Field of the Invention
The invention relates to a semiconductor component having a semiconductor body of at first conductivity type, that has a doping concentration of more than 5×1013 charge carriers per cm3 and is provided with in each case at least one electrode on two mutually opposite surfaces. At least one of the electrodes makes contact with a semiconductor zone of a second conductivity type opposite to the first conductivity type. The invention relates in particular to an edge structure for such a semiconductor component.
The minimum basic doping of silicon power components is about 8×1012 charge carriers cm−3. In the case of such a basic doping, the bulk reverse voltage of a semiconductor body having a pn junction is of the order of magnitude of 10 kV at room temperature.
In the case of monocrystalline silicon, the intrinsic carrier density at 300° K., that is to say at room temperature, of thermally generated electron-hole pairs is about 1.38×1010 charge carriers cm−3. Such a concentration of the order of magnitude of 1010 charge carriers cm−3 is usually negligible relative to the basic doping of 8×1012 charge carriers cm−3, which is virtually three orders of magnitude higher than the intrinsic charge carrier density.
It should be taken into consideration, however, that the intrinsic density rises exponentially with temperature, with the result that, in the case of a low doping concentration, the intrinsic charge carrier density can increase to a value corresponding to the charge carrier density provided by the basic doping. Thus, by way of an example, an intrinsic density which is reached at a temperature as low as 150° C. (in this case “intrinsic temperature”) corresponds to a basic doping of about 1×1013 charge carriers cm−3. In other words, if the temperature of the semiconductor component lies in the intrinsic range, then the reverse current is drastically increased on account of the thermally generated electron-hole pairs.
These physical specifications inherently restrict the possibilities for using semiconductor components in power engineering, in which voltages of up to 20 kV or more occur. In order nevertheless to be able to control such high voltages, series circuits including a plurality of semiconductor components are used. Moreover, care is taken to ensure that, in the case of semiconductor components having a low basic doping of, for example, less than 1×1013 cm−3 charge carriers in silicon, the maximum operating temperature is not allowed to exceed about 100° C., in order thus to avoid high reverse currents on account of a rising intrinsic density.

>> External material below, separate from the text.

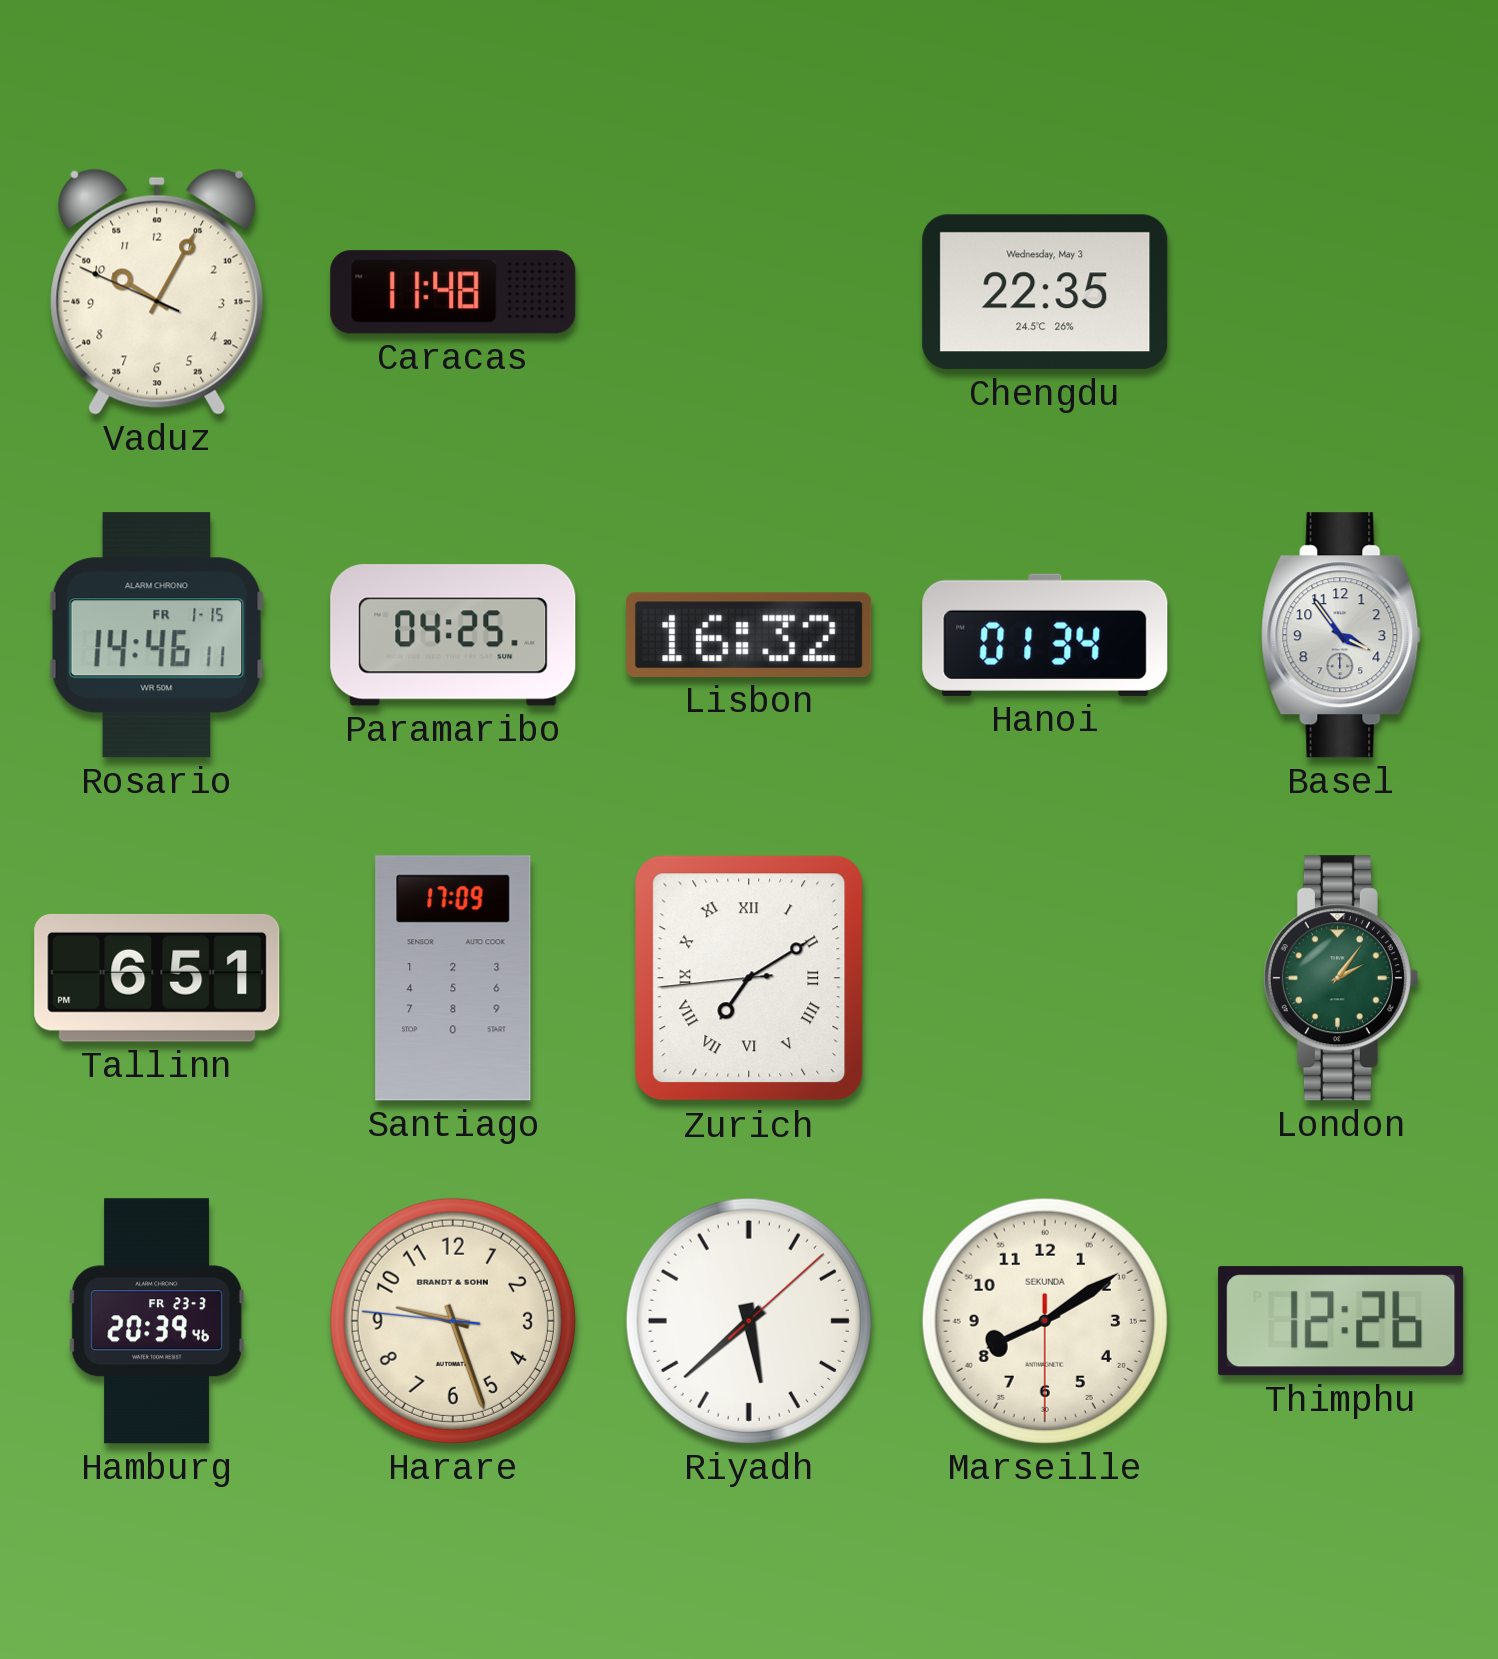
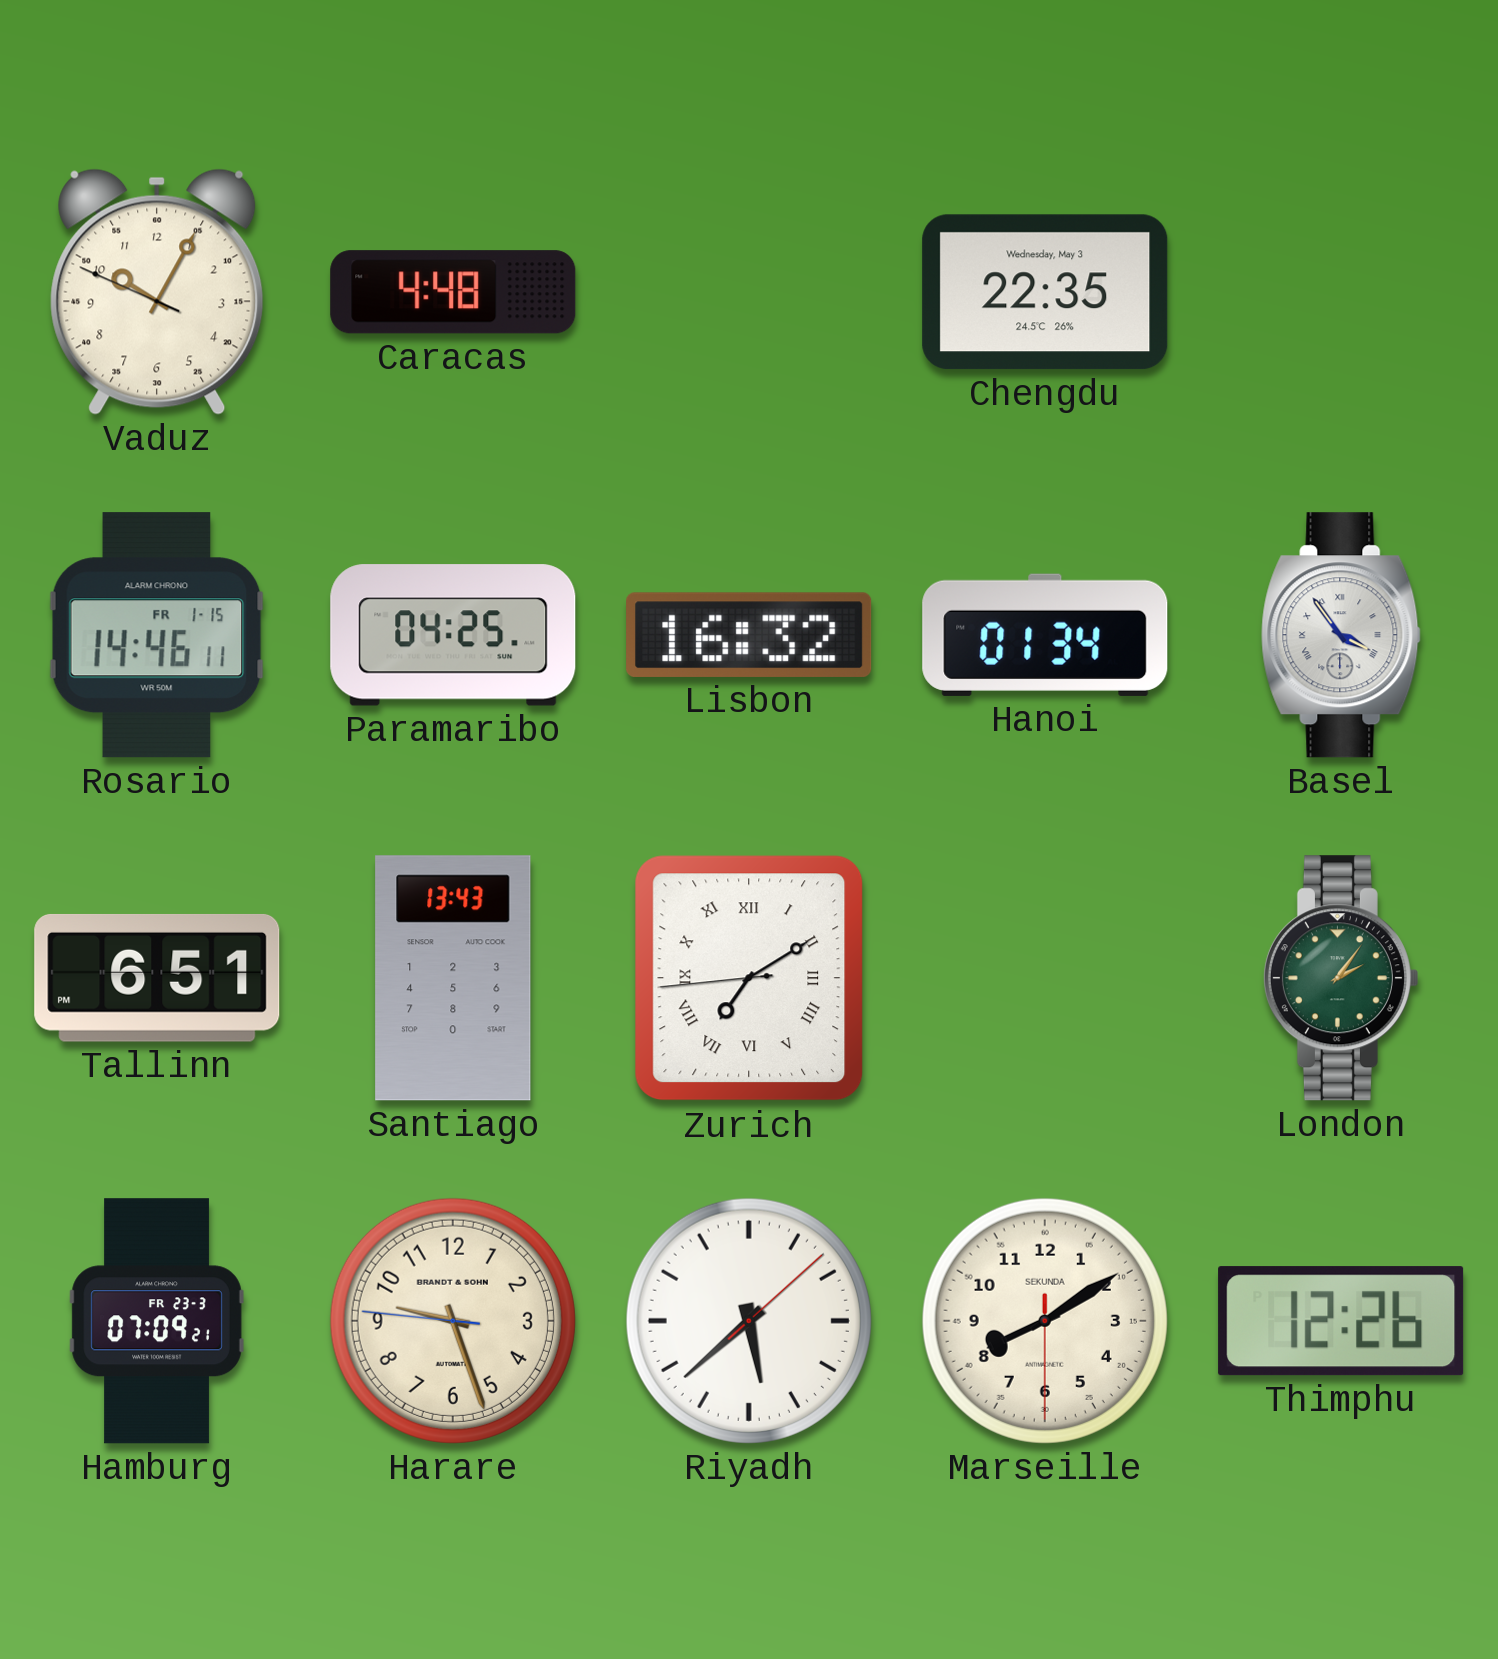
Caracas: 11:48 -> 4:48
Basel numerals: Arabic -> Roman
Santiago: 17:09 -> 13:43
Hamburg: 20:39 -> 07:09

European Patent No. EP-B1-0 344 514 discloses a defeatable thyristor having a semiconductor body, which has an n-type emitter layer with an adjoining p-type base layer, a cathodal electrode making contact with the n-type emitter layer, and a p-type emitter layer with an adjoining n-type base layer, an anodal electrode making contact with the p-type emitter layer. The base layers are isolated from one another by a pn junction subject to a reverse-biasing of the thyristor in the blocking state. One of the base layers is provided with a gate electrode to which a turn-off voltage pulse can be fed which causes the thyristor to turn off. At least one semiconductor layer is inserted into the base layer with which the gate electrode does not make contact. This semiconductor layer is not connected to external potentials, runs essentially parallel to the pn junction, is oppositely doped with respect to the base layer and is thin in comparison with the thickness of the semiconductor body. The distance of the semiconductor layer from the pn junction is chosen to be so small so that the maximum field strength of the space charge zone (depletion zone) which builds up at the pn junction when the thyristor is turned off is limited to a value below a critical value which results in an avalanche breakdown with regard to the charge carriers to be depleted in the event of turn-off. The semiconductor layers which are inserted into a base layer and are oppositely doped with respect thereto are provided with continuous cutouts whose dimensions in the lateral direction are small relative to the thickness of the respectively adjoining space charge zones that build up when the thyristor is turned off. In this case, the cutouts may be disposed in such a way as to produce a lattice-shaped structure of the semiconductor layers. The cutouts are intended to improve the ignition behavior of the thyristor.